I can't speak for Italian knees, but English knees can be rubbed/brushed up against each other, and you don't have to be a contortionist. The 'knee' does not just refer to the knee cap but the tendons, ligaments and cartilage surrounding it.


----------



## Mary49

You little ripper! said:


> I can't speak for Italian knees, but English knees can be rubbed/brushed up against each other, and you don't have to be a contortionist. The 'knee' does not just refer to the knee cap but the tendons, ligaments and cartilage surrounding it.


But the girl was under the table, on all fours, and that position doesn't allow the knees to be rubbed against each other, in my opinion.


----------



## ohbice

You little ripper! said:


> I can't speak for Italian knees, but English knees can be rubbed/brushed up against each other, and you don't have to be a contortionist. The 'knee' does not just refer to the knee cap but the tendons, ligaments and cartilage surrounding it.
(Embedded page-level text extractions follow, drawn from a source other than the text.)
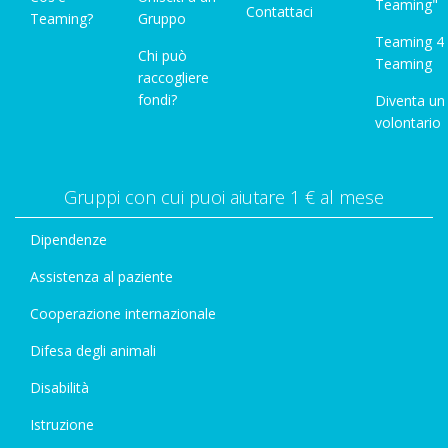
Teaming"
Contattaci
Teaming?
Gruppo
Teaming 4
Chi può
Teaming
raccogliere
fondi?
Diventa un
volontario
Gruppi con cui puoi aiutare 1 € al mese
Dipendenze
Assistenza al paziente
Cooperazione internazionale
Difesa degli animali
Disabilità
Istruzione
Non credo che in italia si usi fare questa cosa di strusciare le ginocchia tra loro. Io almeno non ho mai sentito di questo uso.
Si parla di strusciare le mani sulle ginocchia, di strusciare le ginocchia sul pavimento quando appunto si cammina carponi... 
Al limite si _lasciano _(o si_ grattugiano_) le ginocchia sull'asfalto quando si cade, in bici o in moto... ;-)


----------



## You little ripper!

Mary49 said:


> But the girl was under the table, on all fours, and that position doesn't allow the knees to be rubbed against each other, in my opinion.





ohbice said:


> Non credo che in italia si usi fare questa cosa di strusciare le ginocchia tra loro. Io almeno non ho mai sentito di questo uso.
> Si parla di strusciare le mani sulle ginocchia, di strusciare le ginocchia sul pavimento quando appunto si cammina carponi...
> Al limite si _lasciano _(o si_ grattugiano_) le ginocchia sull'asfalto quando si cade, in bici o in moto... ;-)
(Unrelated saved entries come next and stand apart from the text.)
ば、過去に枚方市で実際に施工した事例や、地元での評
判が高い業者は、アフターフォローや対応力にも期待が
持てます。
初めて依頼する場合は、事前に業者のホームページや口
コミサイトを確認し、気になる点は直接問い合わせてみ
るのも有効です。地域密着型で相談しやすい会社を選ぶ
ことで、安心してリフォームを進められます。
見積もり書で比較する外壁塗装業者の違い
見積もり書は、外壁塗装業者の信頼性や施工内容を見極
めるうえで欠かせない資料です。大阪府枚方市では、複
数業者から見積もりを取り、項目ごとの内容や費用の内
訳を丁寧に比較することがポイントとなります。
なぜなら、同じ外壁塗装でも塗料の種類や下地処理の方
It was a general comment, not specifically about the OP. You can still rub one knee against the other even if you are on all fours under a table, Mary. I just tried it under my dining table. 😂


----------



## MR1492

Thank you for that visual, @You little ripper! we definitely need a smiley face reaction button here. 😀


----------



## Pietruzzo

Mary49 said:


> But the girl was under the table, on all fours


Questo si capisce dalla lettura del testo completo? La mia idea era che la ragazza fosse piegata sulle ginocchia sotto il tavolo ma con il busto eretto. (That's the ultimate challenge for @You little ripper!  )


----------



## Mary49

Pietruzzo said:


> La mia idea era che la ragazza fosse piegata sulle ginocchia sotto il tavolo ma con il busto eretto.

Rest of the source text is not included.